If the first and the nth term of a G.P. are a and b, respectively, and if P is the product of n terms , prove that `P^(2)=(ab)^(n)`.

To prove that \( P^2 = (ab)^n \) where \( P \) is the product of the first \( n \) terms of a geometric progression (G.P.) with first term \( a \) and \( n \)-th term \( b \), we can follow these steps: ### Step 1: Define the terms of the G.P. Let the first term of the G.P. be \( a \) and the common ratio be \( r \).
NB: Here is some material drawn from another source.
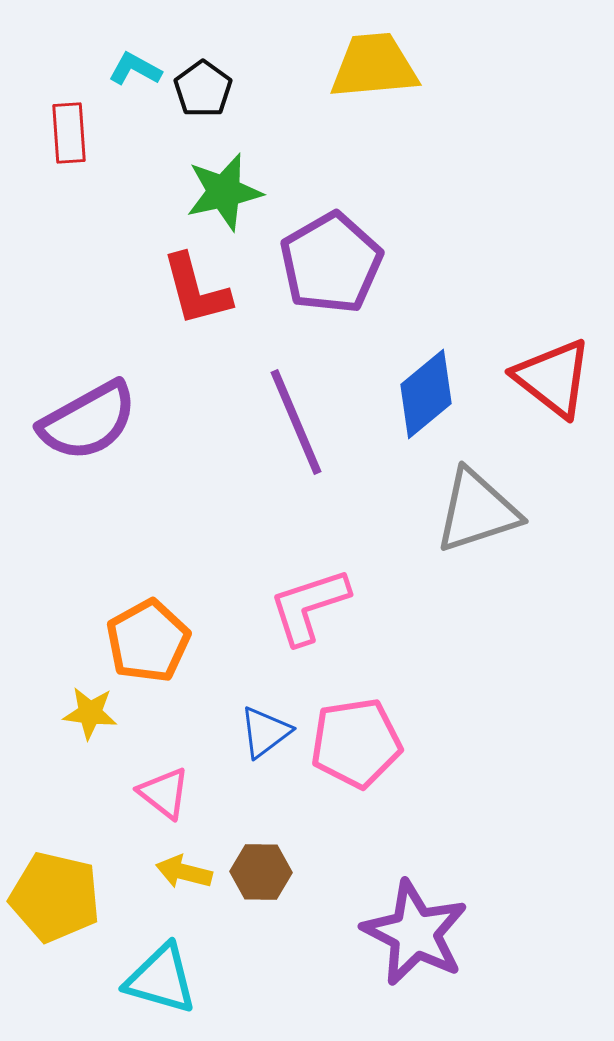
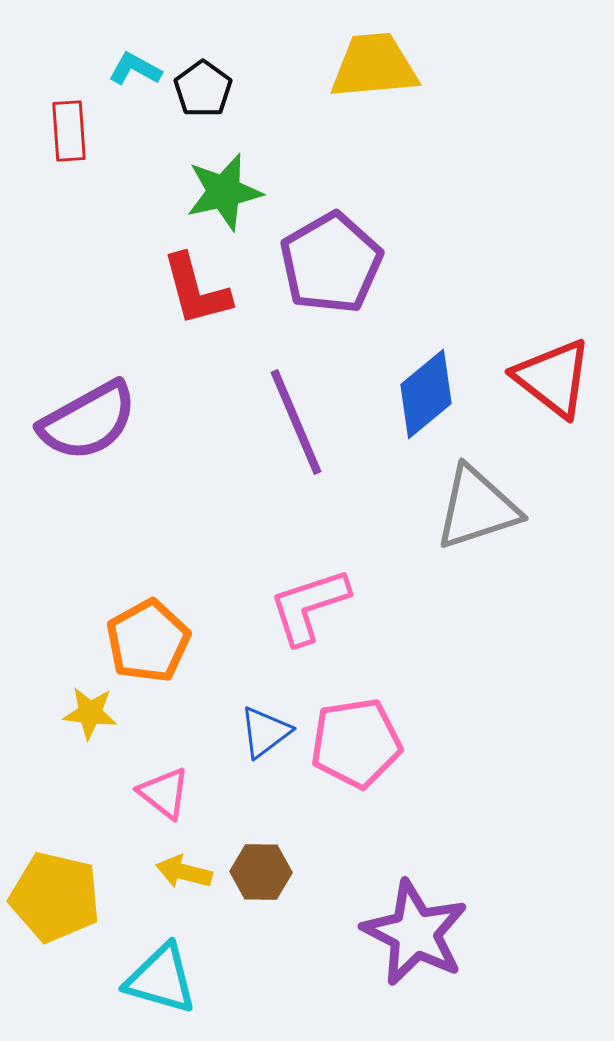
red rectangle: moved 2 px up
gray triangle: moved 3 px up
The terms of the G.P. can be expressed as: - First term: \( T_1 = a \) - Second term: \( T_2 = ar \) - Third term: \( T_3 = ar^2 \) - ... - \( n \)-th term: \( T_n = ar^{n-1} \) ### Step 2: Express the \( n \)-th term in terms of \( a \) and \( r \) From the problem, we know that the \( n \)-th term \( T_n = b \). Therefore, we can write: \[ T_n = ar^{n-1} = b \] From this, we can express \( r^{n-1} \) as: \[ r^{n-1} = \frac{b}{a} \] ### Step 3: Write the product \( P \) of the first \( n \) terms The product \( P \) of the first \( n \) terms is given by: \[ P = T_1 \times T_2 \times T_3 \times \ldots \times T_n = a \times ar \times ar^2 \times \ldots \times ar^{n-1} \] This can be factored as: \[ P = a^n \times (r^0 \times r^1 \times r^2 \times \ldots \times r^{n-1}) \] ### Step 4: Simplify the product of the powers of \( r \) The product of the powers of \( r \) can be simplified: \[ r^0 \times r^1 \times r^2 \times \ldots \times r^{n-1} = r^{0 + 1 + 2 + \ldots + (n-1)} \] The sum of the first \( n-1 \) natural numbers is given by: \[ 0 + 1 + 2 + \ldots + (n-1) = \frac{(n-1)n}{2} \] Thus, we have: \[ P = a^n \times r^{\frac{(n-1)n}{2}} \] ### Step 5: Substitute \( r^{n-1} \) into the equation Using the expression for \( r^{n-1} \): \[ P = a^n \times r^{\frac{(n-1)n}{2}} = a^n \times \left(\frac{b}{a}\right)^{\frac{(n-1)}{2}} \] ### Step 6: Square the product \( P \) Now, we square \( P \): \[ P^2 = \left(a^n \times \left(\frac{b}{a}\right)^{\frac{(n-1)}{2}}\right)^2 \] This simplifies to: \[ P^2 = a^{2n} \times \left(\frac{b}{a}\right)^{n-1} \] \[ P^2 = a^{2n} \times \frac{b^{n-1}}{a^{n-1}} = a^{2n - (n-1)} \times b^{n-1} = a^{n+1} \times b^{n-1} \] ### Step 7: Rearranging to show \( P^2 = (ab)^n \) We can express \( P^2 \) as: \[ P^2 = a^n \times b^n \] Thus, we can conclude that: \[ P^2 = (ab)^n \] ### Conclusion We have proved that \( P^2 = (ab)^n \).